■ GIVEN INFORMATION ■
-.-.-
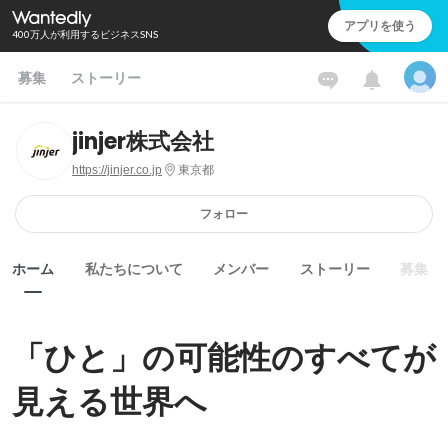
アプリを使う
400万人が利用するビジネスSNS
募集
ストーリー
jinjer株式会社
https://jinjer.co.jp
東京都
フォロー
ホーム
私たちについて
メンバー
ストーリー
募集
「ひと」の可能性のすべてが
見える世界へ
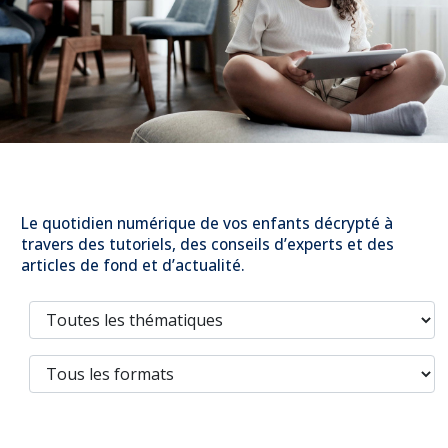
Prévention
NUAJE : NUmérique et Appropriation par la Jeunesse
Parents Sentinelles des écrans
Pari Risqué : Prévenir l’addiction aux jeux d’argent en
ligne
Contact
Newsletter
Espace presse
Le quotidien numérique de vos enfants décrypté à
travers des tutoriels, des conseils d’experts et des
articles de fond et d’actualité.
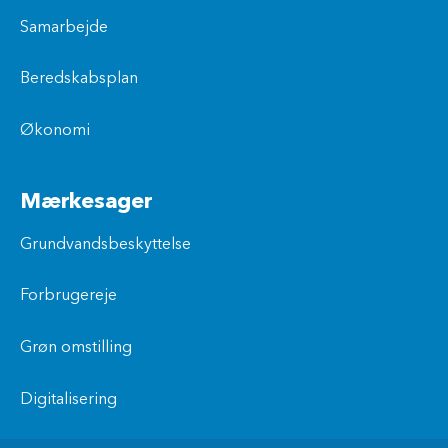
Samarbejde
Beredskabsplan
Økonomi
Mærkesager
Grundvandsbeskyttelse
Forbrugereje
Grøn omstilling
Digitalisering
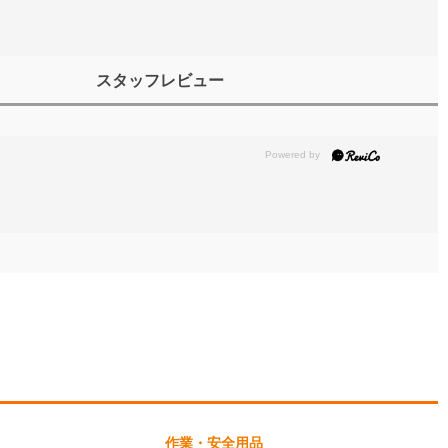
スタッフレビュー
作業・安全用品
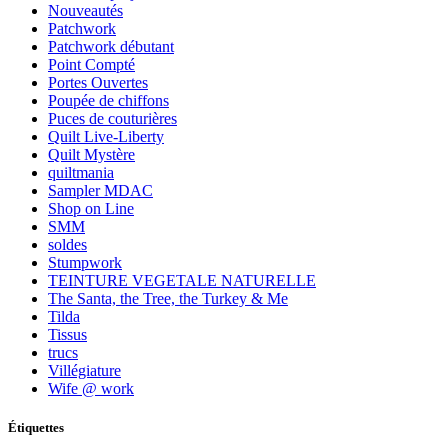
Nouveautés
Patchwork
Patchwork débutant
Point Compté
Portes Ouvertes
Poupée de chiffons
Puces de couturières
Quilt Live-Liberty
Quilt Mystère
quiltmania
Sampler MDAC
Shop on Line
SMM
soldes
Stumpwork
TEINTURE VEGETALE NATURELLE
The Santa, the Tree, the Turkey & Me
Tilda
Tissus
trucs
Villégiature
Wife @ work
Étiquettes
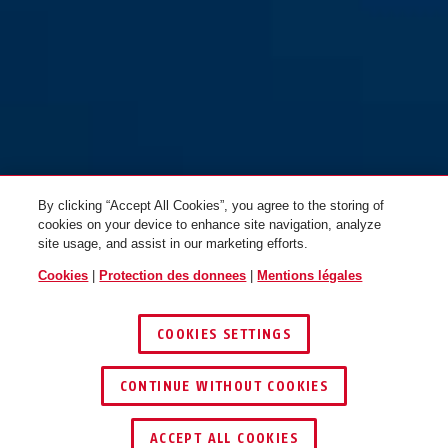
85/25
85/30
By clicking “Accept All Cookies”, you agree to the storing of
cookies on your device to enhance site navigation, analyze
site usage, and assist in our marketing efforts.
Cookies
|
Protection des donnees
|
Mentions légales
COOKIES SETTINGS
85/30HB24
85/30HB65
CONTINUE WITHOUT COOKIES
ACCEPT ALL COOKIES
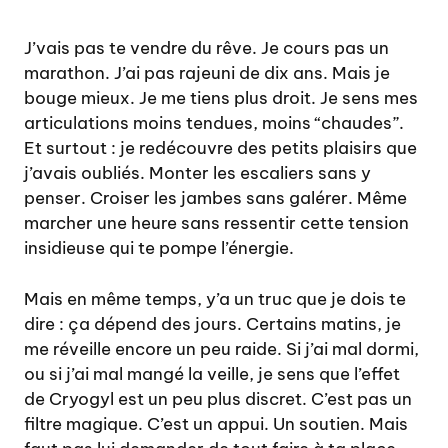
J’vais pas te vendre du rêve. Je cours pas un
marathon. J’ai pas rajeuni de dix ans. Mais je
bouge mieux. Je me tiens plus droit. Je sens mes
articulations moins tendues, moins “chaudes”.
Et surtout : je redécouvre des petits plaisirs que
j’avais oubliés. Monter les escaliers sans y
penser. Croiser les jambes sans galérer. Même
marcher une heure sans ressentir cette tension
insidieuse qui te pompe l’énergie.
Mais en même temps, y’a un truc que je dois te
dire : ça dépend des jours. Certains matins, je
me réveille encore un peu raide. Si j’ai mal dormi,
ou si j’ai mal mangé la veille, je sens que l’effet
de Cryogyl est un peu plus discret. C’est pas un
filtre magique. C’est un appui. Un soutien. Mais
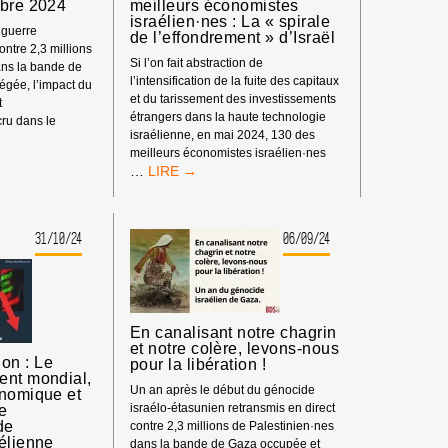
mbre 2024
meilleurs économistes
CÔTIERS
israélien·nes : La « spirale
EZ-
 guerre
ET
de l’effondrement » d’Israël
ontre 2,3 millions
CEUX
Si l’on fait abstraction de
ans la bande de
QUI
l’intensification de la fuite des capitaux
égée, l’impact du
IMMATRICULENT
et du tarissement des investissements
t
LES
étrangers dans la haute technologie
ru dans le
NAVIRES
israélienne, en mai 2024, 130 des
(DITS
meilleurs économistes israélien·nes
« ÉTATS
UNE
…
DU
ÉCONOMIE
PAVILLON »)
QUI
ONT
S’EFFONDRE
L’OBLIGATION
31/10/24
06/09/24
:
DE
130
CESSER
DES
DE
MEILLEURS
SE
ÉCONOMISTES
RENDRE
En canalisant notre chagrin
ISRAÉLIEN·NES
COMPLICES
et notre colère, levons-nous
:
DE
on : Le
pour la libération !
LA
TRANSFERTS
ent mondial,
«
Un an après le début du génocide
MARITIMES
onomique et
SPIRALE
de
israélo-étasunien retransmis en direct
ILLÉGAUX
DE
de
contre 2,3 millions de Palestinien·nes
AU
L’EFFONDREMENT
élienne
dans la bande de Gaza occupée et
PROFIT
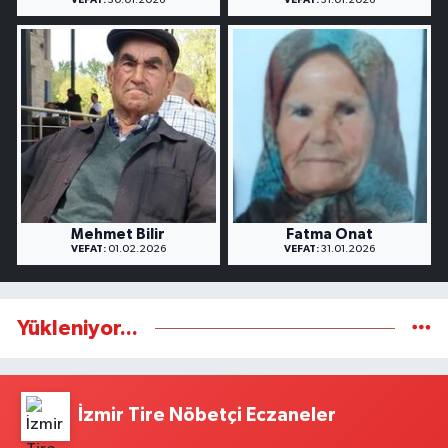
Mehmet Bilir
Fatma Onat
VEFAT:
01.02.2026
VEFAT:
31.01.2026
Yükleniyor...
İzmir Tire Nöbetçi Eczaneler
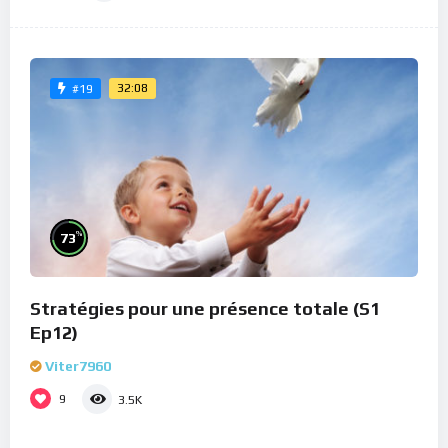
32:08
#19
%
73
Stratégies pour une présence totale (S1
Ep12)
Viter7960
9
3.5K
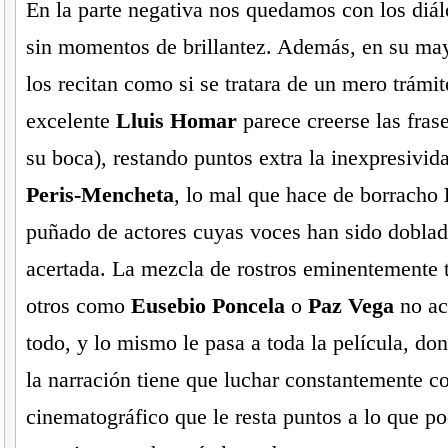
En la parte negativa nos quedamos con los diál
sin momentos de brillantez. Además, en su may
los recitan como si se tratara de un mero trámit
excelente
Lluis Homar
parece creerse las fras
su boca), restando puntos extra la inexpresivi
Peris-Mencheta
, lo mal que hace de borracho
puñado de actores cuyas voces han sido dobla
acertada. La mezcla de rostros eminentemente t
otros como
Eusebio Poncela
o
Paz Vega
no ac
todo, y lo mismo le pasa a toda la película, do
la narración tiene que luchar constantemente co
cinematográfico que le resta puntos a lo que po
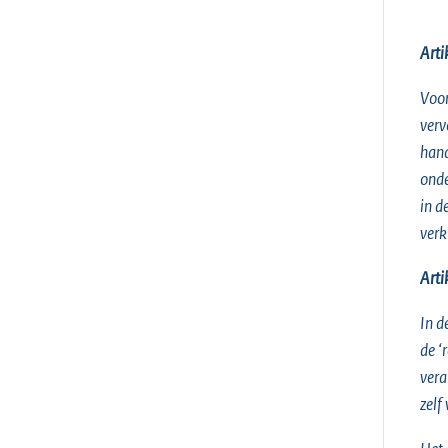
Arti
Voor
verv
hand
onde
in d
verk
Arti
In d
de ‘
vera
zelf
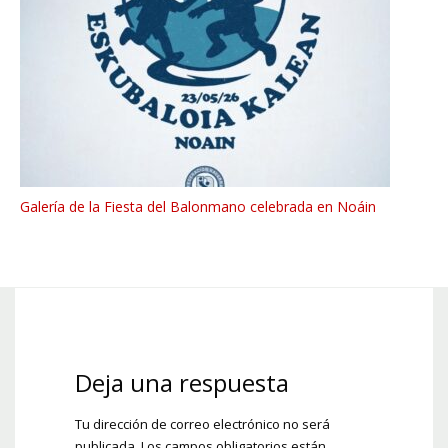
Galería de la Fiesta del Balonmano celebrada en Noáin
Deja una respuesta
Tu dirección de correo electrónico no será
publicada.
Los campos obligatorios están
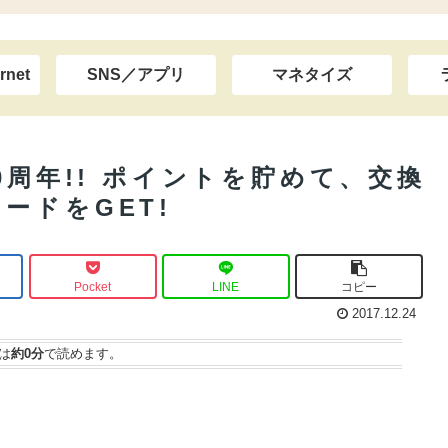
rnet
SNS／アプリ
マネタイズ
0周年!! ポイントを貯めて、交換
ードをGET!
Pocket
LINE
コピー
2017.12.24
は
約0分
で読めます。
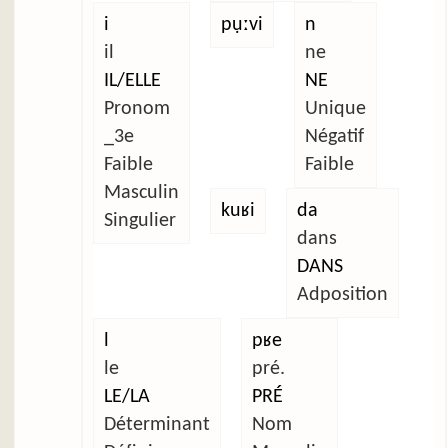
i
pụːvi
n
il
ne
IL/ELLE
NE
Pronom
Unique
_3e
Négatif
Faible
Faible
Masculin
kuʁi
da
Singulier
dans
DANS
Adposition
l
pʁe
le
pré.
LE/LA
PRÉ
Déterminant
Nom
-.-.-
■ WORK TO COMPLETE ■
Once you find the string "pour" in a line of the records, copy that line.

■ RESULT OF THE EXERCISE ■
pour la libération !
Stratégies pour une présence totale (S1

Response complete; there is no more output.